Firstly, set a 9MB disk swap space, then create a cgroup with 10MB
memory limit, then runs an program to allocates about 15MB memory.

The problem occurs occasionally, which may need about 100 times [1].

Fix it by checking number of swapcache pages in can_reclaim_anon_pages().
If the number is not zero, return true and set swapcache_only to 1.
When scan anon lru list in swapcache_only mode, non-swapcache pages will
be skipped to isolate in order to accelerate reclaim efficiency.

However, in swapcache_only mode, the scan count still increased when scan
non-swapcache pages because there are large number of non-swapcache pages
and rare swapcache pages in swapcache_only mode, and if the non-swapcache
is skipped and do not count, the scan of pages in isolate_lru_folios() can
eventually lead to hung task, just as Sachin reported [2].

By the way, since there are enough times of memory reclaim before OOM, it
is not need to isolate too much swapcache pages in one times.

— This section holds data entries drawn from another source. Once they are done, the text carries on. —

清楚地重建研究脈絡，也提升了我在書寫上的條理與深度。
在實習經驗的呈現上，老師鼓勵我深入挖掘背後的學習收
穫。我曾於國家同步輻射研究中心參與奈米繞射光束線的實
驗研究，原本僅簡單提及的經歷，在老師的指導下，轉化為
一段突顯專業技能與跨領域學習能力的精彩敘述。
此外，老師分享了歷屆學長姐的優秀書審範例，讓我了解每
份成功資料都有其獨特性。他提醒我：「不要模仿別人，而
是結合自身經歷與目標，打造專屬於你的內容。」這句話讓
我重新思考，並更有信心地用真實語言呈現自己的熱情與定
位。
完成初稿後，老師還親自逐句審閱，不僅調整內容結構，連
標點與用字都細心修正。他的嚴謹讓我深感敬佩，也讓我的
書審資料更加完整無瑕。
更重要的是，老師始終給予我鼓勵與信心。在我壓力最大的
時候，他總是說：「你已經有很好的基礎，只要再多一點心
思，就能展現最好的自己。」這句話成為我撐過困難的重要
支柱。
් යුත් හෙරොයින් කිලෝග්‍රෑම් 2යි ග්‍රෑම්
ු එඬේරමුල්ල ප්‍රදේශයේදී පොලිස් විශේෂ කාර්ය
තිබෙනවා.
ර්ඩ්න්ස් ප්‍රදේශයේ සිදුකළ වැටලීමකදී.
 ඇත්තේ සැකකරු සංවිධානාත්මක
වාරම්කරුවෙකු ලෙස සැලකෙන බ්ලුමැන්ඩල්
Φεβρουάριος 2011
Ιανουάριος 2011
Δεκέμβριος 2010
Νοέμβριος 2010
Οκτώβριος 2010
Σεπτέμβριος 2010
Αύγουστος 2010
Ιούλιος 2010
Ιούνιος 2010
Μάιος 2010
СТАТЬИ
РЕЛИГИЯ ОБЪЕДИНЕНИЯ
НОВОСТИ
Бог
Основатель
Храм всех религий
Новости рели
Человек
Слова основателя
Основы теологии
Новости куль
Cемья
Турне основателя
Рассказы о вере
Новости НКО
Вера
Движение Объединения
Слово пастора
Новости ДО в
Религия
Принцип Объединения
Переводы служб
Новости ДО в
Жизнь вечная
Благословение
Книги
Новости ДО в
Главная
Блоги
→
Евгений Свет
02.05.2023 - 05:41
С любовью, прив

[1]. https://lore.kernel.org/lkml/CAJD7tkZAfgncV+KbKr36=eDzMnT=9dZOT0dpMWcurHLr6Do+GA@mail.gmail.com/
[2]. https://lore.kernel.org/linux-mm/CAJD7tkafz_2XAuqE8tGLPEcpLngewhUo=5US14PAtSM9tLBUQg@mail.gmail.com/

Signed-off-by: Liu Shixin <[email protected]>
Tested-by: Yosry Ahmed <[email protected]>
Reviewed-by: "Huang, Ying" <[email protected]>
Reviewed-by: Yosry Ahmed <[email protected]>
---
v6->v7: Reset swapcache_only to zero after there are swap spaces.
v5->v6: Fix NULL pointing derefence and hung task problem reported by Sachin.

include/linux/swap.h | 6 ++++++
mm/memcontrol.c | 8 ++++++++
mm/vmscan.c | 36 ++++++++++++++++++++++++++++++++++--
3 files changed, 48 insertions(+), 2 deletions(-)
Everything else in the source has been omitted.